_TASK DESCRIPTION_.
Produce a verbatim transcription of the entries, with all pictures omitted.

_DATASET RECORDS_.

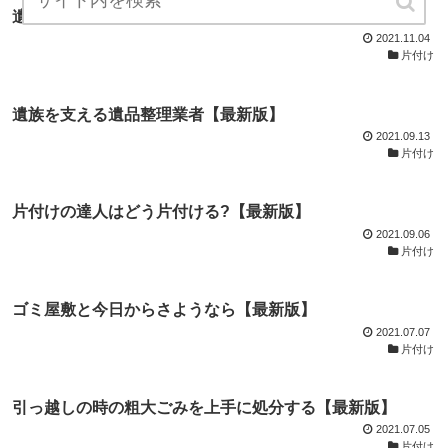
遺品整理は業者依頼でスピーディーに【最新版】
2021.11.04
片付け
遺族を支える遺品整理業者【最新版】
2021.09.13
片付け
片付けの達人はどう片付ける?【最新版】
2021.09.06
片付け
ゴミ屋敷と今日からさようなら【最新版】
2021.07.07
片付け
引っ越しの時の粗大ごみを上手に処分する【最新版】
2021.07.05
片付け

_EXERCISE OUTPUT_.
遺品整理は業者依頼でスピーディーに【最新版】
2021.11.04
片付け
遺族を支える遺品整理業者【最新版】
2021.09.13
片付け
片付けの達人はどう片付ける?【最新版】
2021.09.06
片付け
ゴミ屋敷と今日からさようなら【最新版】
2021.07.07
片付け
引っ越しの時の粗大ごみを上手に処分する【最新版】
2021.07.05
片付け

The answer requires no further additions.